I don't know about the lanterns but have done some math on my propane single burner stove. I don't have any of it in front of me but if memory serves a 1lb bottle should run my Coleman Powerpack for 2.5
hours on high. In light of that, a full 20lb tank (using a hose and adaptor) should run the burner for 50 hours on high. Of course, if your tanks are exchanges rather than refilled the don't have a full 20lb charge since they are now only filling them to like 80%. Mine are exchanges but for planning I still use the 50 hour figure since I know I wouldn't be cooking at full blast all of the time.
I also have dual burner stoves and a gas BBQ grill with a side burner but haven't done any calc's on them. The numbers I've got are sufficient for my planning needs. It's easy enough to do, though. Just find the available btu's for the size tank you have and divide the max btu usage for your applianc into that.
I also recommend planning alternate cooking methods. To me propane is one of the best and simplest and produces no telltale smoke and aroma. I also have dual-fuel hiking stoves (and fuel), sterno, homemade alcohol stoves, my wood/coal stove and I'm planning on building a rocket stove in the backyard. That way I can be mobile or stationary and have redundancies for either case.


----------



## cyarnell (Nov 28, 2013)

As always there is a wealth of information to be found in the forums I appreciate you sharing of information with me


----------



## tango (Apr 12, 2013)

Propane tanks are good for 12 years, then they need to be recertified by a proper station.
They look primarily for rust on the tank and integrity of the valve.


----------



## alterego (Jan 27, 2013)

I have had small propane tanks that were over ten years old in the garage that I used for a lantern, they were totally fine.

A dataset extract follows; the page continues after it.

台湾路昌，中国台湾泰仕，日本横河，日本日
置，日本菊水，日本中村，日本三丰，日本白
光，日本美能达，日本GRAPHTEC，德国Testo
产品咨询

So if they are not deteriated I would say 20 years would not be a stretch.


----------



## StarPD45 (Nov 13, 2012)

rickkyw1720pf said:


> You can buy an adapter to fill the 1lb propane tanks from a 20lb tank but it will only fill them to 75%, You can also buy a hose that will hook a 20lb grill size tank to anything that uses the 1lb tank. I would suggest that you get a filter if you are using a 20lb tank instead of the small tanks or if you refilled a 1lb tank.
> Amazon.com: Mr. Heater F276172 Propane One Pound Tank Refill Adapter: Patio, Lawn & Garden
> Amazon.com - Mr. Heater Fuel Filter for Portable Buddy and Big Buddy Heaters #F273699
> Amazon.com: Coleman High-Pressure Propane Hose and Adapter: Sports & Outdoors
> ...


FWIW: Much of this is available at your local Walmart or camping store if you want to eyeball things first.


----------